> _Exercise_
Would you set down every entry again, exactly as written?

Saved data entries
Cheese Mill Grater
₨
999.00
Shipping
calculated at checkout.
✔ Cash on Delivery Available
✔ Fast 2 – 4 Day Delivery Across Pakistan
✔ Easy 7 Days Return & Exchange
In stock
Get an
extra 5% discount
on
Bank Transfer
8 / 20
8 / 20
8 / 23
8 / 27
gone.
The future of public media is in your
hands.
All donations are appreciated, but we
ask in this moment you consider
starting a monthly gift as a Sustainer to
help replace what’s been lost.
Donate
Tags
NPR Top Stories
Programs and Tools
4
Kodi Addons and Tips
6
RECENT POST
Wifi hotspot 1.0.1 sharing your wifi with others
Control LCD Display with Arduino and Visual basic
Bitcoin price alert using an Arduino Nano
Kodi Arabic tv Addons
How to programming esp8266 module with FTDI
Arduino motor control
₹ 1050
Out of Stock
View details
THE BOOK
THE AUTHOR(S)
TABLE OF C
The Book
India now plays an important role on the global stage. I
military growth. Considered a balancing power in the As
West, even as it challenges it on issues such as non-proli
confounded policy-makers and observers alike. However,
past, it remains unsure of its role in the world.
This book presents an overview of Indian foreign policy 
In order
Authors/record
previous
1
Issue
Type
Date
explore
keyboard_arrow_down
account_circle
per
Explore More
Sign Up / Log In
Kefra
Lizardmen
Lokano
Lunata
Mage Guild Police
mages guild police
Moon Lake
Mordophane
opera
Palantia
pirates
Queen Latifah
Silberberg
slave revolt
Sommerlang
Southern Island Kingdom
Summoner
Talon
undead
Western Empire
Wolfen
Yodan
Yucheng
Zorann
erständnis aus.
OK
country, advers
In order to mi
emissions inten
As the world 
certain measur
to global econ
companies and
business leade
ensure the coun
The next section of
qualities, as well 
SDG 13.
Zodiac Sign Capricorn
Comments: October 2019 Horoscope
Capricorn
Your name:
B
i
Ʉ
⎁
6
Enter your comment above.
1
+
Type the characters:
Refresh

> _Response area_
Cheese Mill Grater
₨
999.00
Shipping
calculated at checkout.
✔ Cash on Delivery Available
✔ Fast 2 – 4 Day Delivery Across Pakistan
✔ Easy 7 Days Return & Exchange
In stock
Get an
extra 5% discount
on
Bank Transfer
8 / 20
8 / 20
8 / 23
8 / 27
gone.
The future of public media is in your
hands.
All donations are appreciated, but we
ask in this moment you consider
starting a monthly gift as a Sustainer to
help replace what’s been lost.
Donate
Tags
NPR Top Stories
Programs and Tools
4
Kodi Addons and Tips
6
RECENT POST
Wifi hotspot 1.0.1 sharing your wifi with others
Control LCD Display with Arduino and Visual basic
Bitcoin price alert using an Arduino Nano
Kodi Arabic tv Addons
How to programming esp8266 module with FTDI
Arduino motor control
₹ 1050
Out of Stock
View details
THE BOOK
THE AUTHOR(S)
TABLE OF C
The Book
India now plays an important role on the global stage. I
military growth. Considered a balancing power in the As
West, even as it challenges it on issues such as non-proli
confounded policy-makers and observers alike. However,
past, it remains unsure of its role in the world.
This book presents an overview of Indian foreign policy 
In order
Authors/record
previous
1
Issue
Type
Date
explore
keyboard_arrow_down
account_circle
per
Explore More
Sign Up / Log In
Kefra
Lizardmen
Lokano
Lunata
Mage Guild Police
mages guild police
Moon Lake
Mordophane
opera
Palantia
pirates
Queen Latifah
Silberberg
slave revolt
Sommerlang
Southern Island Kingdom
Summoner
Talon
undead
Western Empire
Wolfen
Yodan
Yucheng
Zorann
erständnis aus.
OK
country, advers
In order to mi
emissions inten
As the world 
certain measur
to global econ
companies and
business leade
ensure the coun
The next section of
qualities, as well 
SDG 13.
Zodiac Sign Capricorn
Comments: October 2019 Horoscope
Capricorn
Your name:
B
i
Ʉ
⎁
6
Enter your comment above.
1
+
Type the characters:
Refresh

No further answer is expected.